Até o momento, dois foragidos foram recapturados. São eles: Cleber de Almeida Gonçalves e Deivisson Moreira Magalhães. Eles foram presos, ontem, em Dom Eliseu, divisa do Pará com o Maranhão. Eles devem ser transferidos para o CRM ainda esta semana.
Segundo o diretor do CRM, George Hiroshi Acácio, tão logo houve a fuga, na madrugada da última segunda-feira (9), fotos dos detentos foram distribuídas para todos os quartéis e delegacias do Pará, a fim de facilitar a captura dos detentos.
A fuga aconteceu em duas etapas. No domingo à tarde, fugiu Aloizio Rodrigues Machado Júnior, que cumpria pena por tráfico de drogas e estava no regime semiaberto.
Na madrugada de segunda-feira, outros onze detentos fugiram das celas 9 e 10. Para tanto, eles serraram a estrutura de ventilação desta última cela por onde saltaram e fugiram por um terreno baldio, localizado nos fundos do CRM.
Inicialmente, a imprensa divulgou que treze detentos fugiram, contudo, a direção desta casa penal conferiu e constatou que Leandro dos Santos Oliveira pediu para mudar de cela na tarde de domingo.
Tal pedido, nem de longe despertou ou aguçou a curiosidade do agente prisional que atendeu a solicitação. O entendimento do diretor desta casa penal, George Acácio, seria de no mínimo desconfiar de tal comportamento.

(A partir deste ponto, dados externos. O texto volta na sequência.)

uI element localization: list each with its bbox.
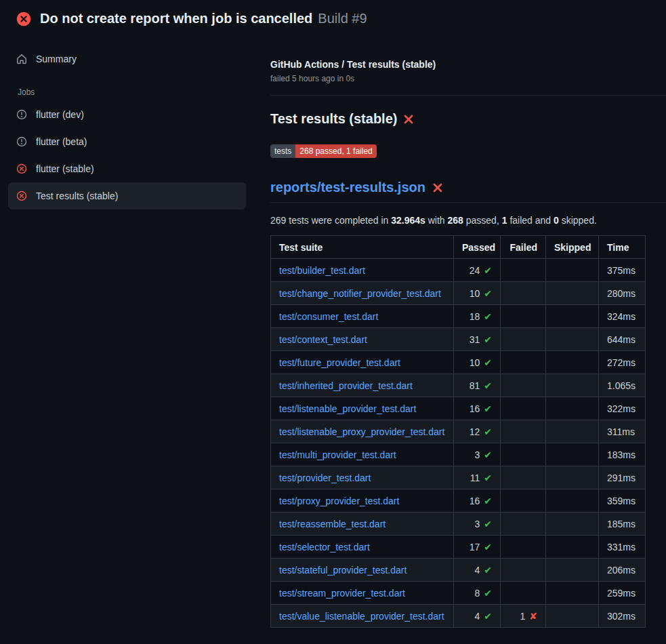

Na verdade, acredita o diretor, o detento não queria se misturar, para não fazer parte do plano de fuga, uma vez que Leandro Oliveira deve receber a progressão de regime e cumprir o restante da pena em regime semiaberto.
FALHA
O diretor desta casa penal, George Hiroshi Acácio, admitiu que houve falha humana, o que permitiu, indiretamente, a fuga dos presos.

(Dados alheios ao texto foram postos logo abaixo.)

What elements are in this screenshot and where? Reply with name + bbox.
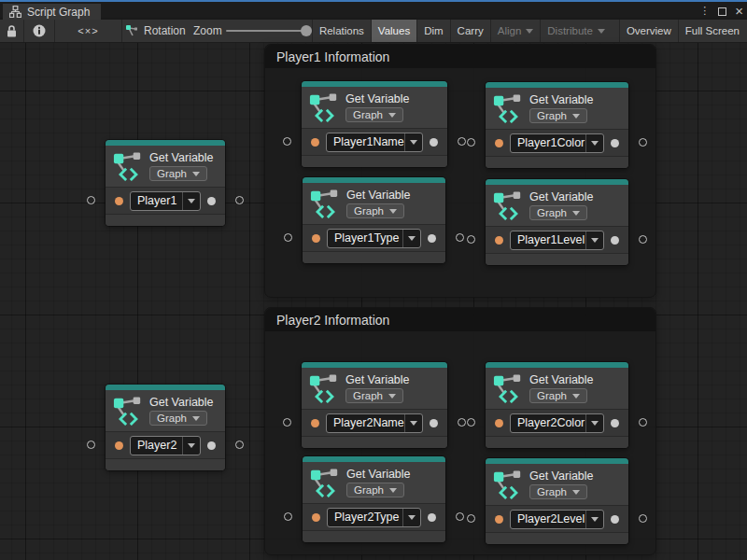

Tal falha, segundo ele, partiu de agentes prisionais que estavam de plantão e até mesmo da vigilância externa que é feita por policiais militares.
Ele entende ainda que, provavelmente, houve ajuda externa, uma vez que a grade da cela 10 é afixada por fora, o que dificilmente permitiria que fosse arrancada por dentro da cela.
Para serrar as grades, os detentos usaram serras, inclusive com o arco de serra, ou “ceguetas”, como são conhecidas as ferramentas.
Um grande buraco foi aberto na área de ventilação da cela 10, por onde os presos saltaram e, um a um, foram embora pelo terreno baldio.
Uma sindicância foi aberta para que os agentes prisionais sejam ouvidos e possam se explicar acerca desta fuga, que aparentemente foi bem planejada, tanto que não foi detectada a tempo de ser evitada.